Intel Sapphire Rapids on Google Compute Engine C3 instance and SPEC CPU® 2017

Published in

Google Cloud - Community

7 min readMar 3, 2023

The newest GCE C3 machine family represents a major milestone for Google Cloud, definitely more than just an incremental upgrade in terms of computing infrastructure. CPU-wise, C3 is powered by the 4th Gen Intel Xeon Scalable processor (codename Sapphire Rapids). Along with the generational improvements that Sapphire Rapids brings, Google, together with Intel, has developed a custom IPU (Infrastructure Processing Unit) enabling new kinds of workloads thanks to the capabilities available.

Intel Sapphire Rapids

Sapphire Rapids is not just the latest Intel architecture, but it shifts Intel’s approach to make CPUs thanks to a more modular approach with several tiles interconnected by EMIB. Sapphire Rapids is also characterized by a plethora of hardware offloads (many of which may be available on GCP) for specialized workloads.
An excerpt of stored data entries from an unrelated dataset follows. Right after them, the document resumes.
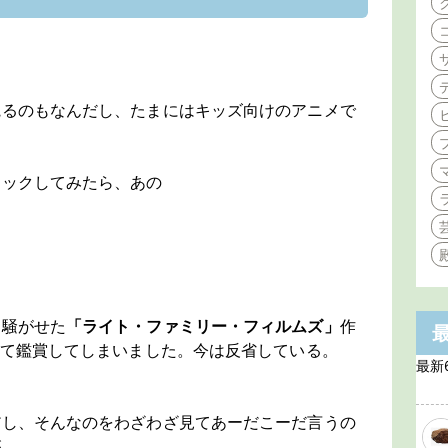
観るのもなんだし、たまにはキッズ向けのアニメで
ェックしてみたら、あの
を騒がせた
「ライト・ファミリー・フィルムズ」
作
して鑑賞してしまいました。今は反省している。
最新
だし、そんなのをわざわざ見てあーだこーだ言うの
…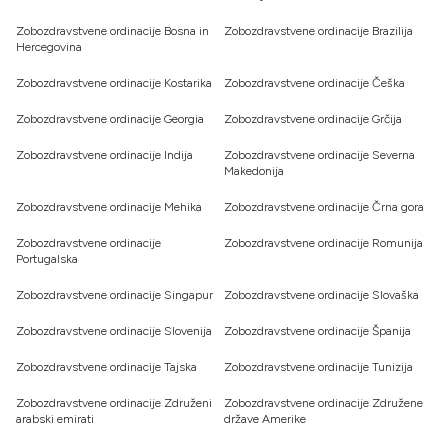
Zobozdravstvene ordinacije Bosna in
Zobozdravstvene ordinacije Brazilija
Hercegovina
Zobozdravstvene ordinacije Kostarika
Zobozdravstvene ordinacije Češka
Zobozdravstvene ordinacije Georgia
Zobozdravstvene ordinacije Grčija
Zobozdravstvene ordinacije Indija
Zobozdravstvene ordinacije Severna
Makedonija
Zobozdravstvene ordinacije Mehika
Zobozdravstvene ordinacije Črna gora
Zobozdravstvene ordinacije
Zobozdravstvene ordinacije Romunija
Portugalska
Zobozdravstvene ordinacije Singapur
Zobozdravstvene ordinacije Slovaška
Zobozdravstvene ordinacije Slovenija
Zobozdravstvene ordinacije Španija
Zobozdravstvene ordinacije Tajska
Zobozdravstvene ordinacije Tunizija
Zobozdravstvene ordinacije Združeni
Zobozdravstvene ordinacije Združene
arabski emirati
države Amerike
As with any true new generation, there is a healthy uplift of improvements, such as a new CPU architecture based on Golden Cove, supported by winder and faster DDR5 memory subsystem and PCIe 5.0 which, in turn, enables CXL.

The best place to learn more about Sapphire Rapids is ServeTheHome, where Patrick has written a deep dive into capabilities and performance.

Intel IPU E2000

This is the next piece of the C3 recipe. These things used to be called SmartNICs, then DPUs (Data Processing Unit — arguably, that’s the correct term also here), and more recently IPUs (Infrastructure Processing Unit). The theory goes that a SmartNIC does much more than just handling Ethernet packets, originally highly specialized offloads were baked into fixed hardware functions (such as MPLS and VXLAN offloads), then some aspects of the hardware became programmable (e.g. in-hardware packet filtering, a programmable pipeline for specialized offloads), but ultimately the needs for wasting as little resources as possible, freeing up the expensive host CPU cores, required to go further and the DPU were born where the NIC is literally a mini-computer capable of exposing specialized devices such as NVMe and Ethernet ones all ensuring line-rate performance and programmability for (pretty much any) given scope.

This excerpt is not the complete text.